5 Points to Consider When Selecting a Trade Mark Class
Selecting a trade mark class that best suits the goods and services you wish to protect can be a tricky task. This is especially true considering how extensive the Trade Mark Classification Search is. However, if you bear in mind the following five points outlined in this article, the process of selecting the right trade mark class should appear much simpler and more manageable.
1. Amendments to Your Application
Many trade mark applicants are unaware that once they submit their trade mark application for registration, there are limited opportunities to amend the class of goods and services listed in the application. This is because including additional classes in your application will substantially change the basis upon which IP Australia approved your trade mark rights. For this reason, you should choose all relevant classes from the outset of your application to avoid complications arising down the track.
2. Items Appear in More Than One Class
Class 1 to 34 on the Classification Search cover goods that trade marks can protect, and classes 35 to 45 cover services. However, there are many overlaps between each class. Certain goods and services are likely to appear in more than one class. For example, the word ‘paint’ appears in at least 19 classes.
To avoid leaving out a class that may be relevant to the goods and services that your business offers, you should conduct a comprehensive search of the Classification Search. First, you should clearly identify what goods or services you intend to protect with a trade mark. Then, you should conduct a general search of these goods or services to maximise your search options. Finally, once you have identified an array of classes, you should narrow down those classes to choose which ones best fit the description of your goods or services.
3. Selecting a Class That Is Too General
When selecting a trade mark class, you also run the risk of selecting a class that is too broad and general. Generally, where your application specifies both a broad and specific class, IP Australia is likely to accept the specific class over the broader class. For example, class 35 is a general class that includes ‘consulting services.’ However, more specific consulting services, such as financial, travel or building services, exist in various other classes.
You should consider which class most accurately fits the description of the goods and services that you wish your trade mark to protect. This will further your chances of having your trade mark class approved by IP Australia. Make sure the class you select applies explicitly to your goods and services.

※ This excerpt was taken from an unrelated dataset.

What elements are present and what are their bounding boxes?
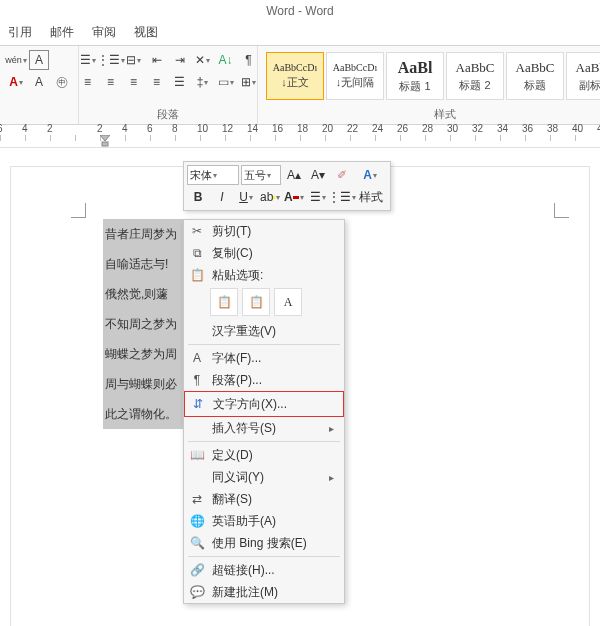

4. Selecting Too Many Classes
Although some applicants might forget to include certain classes in their trade mark application, some applicants run the risk of including too many classes in the belief that by doing so, their goods and services will gain more comprehensive protection. However, if you select too many classes, the chances are that IP Australia will reject some of them. Choosing too many classes can also unnecessarily raise your trade mark application costs. This is because the fee paid depends on how many classes of goods you apply for in your application ($250 per class).
A common example where people select too many classes is concerning ‘retail services’ under Class 35. These are services provided by a business that directly assist with another business’s operation, management or commercial enterprise. For example, an account providing accounting services would fall under Class 35. However, retailers often ‘double-up’ when selecting Class 35 in their trade mark application. For example, a business owner who manufactures and sells their own clothing might select Class 25 (which protects clothing goods) and Class 35. However, Class 25 already protects the sale of clothing goods, making Class 35 unnecessary to include.
Before selecting a trade mark class, you should consider whether you have listed too many classes in your application. This can save you time and unnecessary costs when IP Australia eventually reviews your application for registration.
5. Seek Legal Advice
If you are uncertain about the trade mark class you have selected in your application, you should seek legal advice. A lawyer with experience in trade mark law can advise you on what classes best fit your goods and services. They can also provide general guidance throughout the application process. Given the investment you are making when registering a trade mark, it is worthwhile ensuring that your application reflects the protection that you intend your trade mark to have.
When selecting a trade mark class, you should consider that:
- once your application is registered, you cannot add additional classes;
- several goods and services appear in more than one class;
- you should avoid selecting trade mark classes that are too broad; and
- it is important not to unnecessarily select too many classes.
Frequently Asked Questions
Whilst there is no minimum requirement for how many classes you should include in your application, you should only include those classes that best suit the description of the goods and services you intend to protect with a trade mark.
The Trade Mark Classification Search is a class system that lists the goods and services available for trade mark protection in Australia.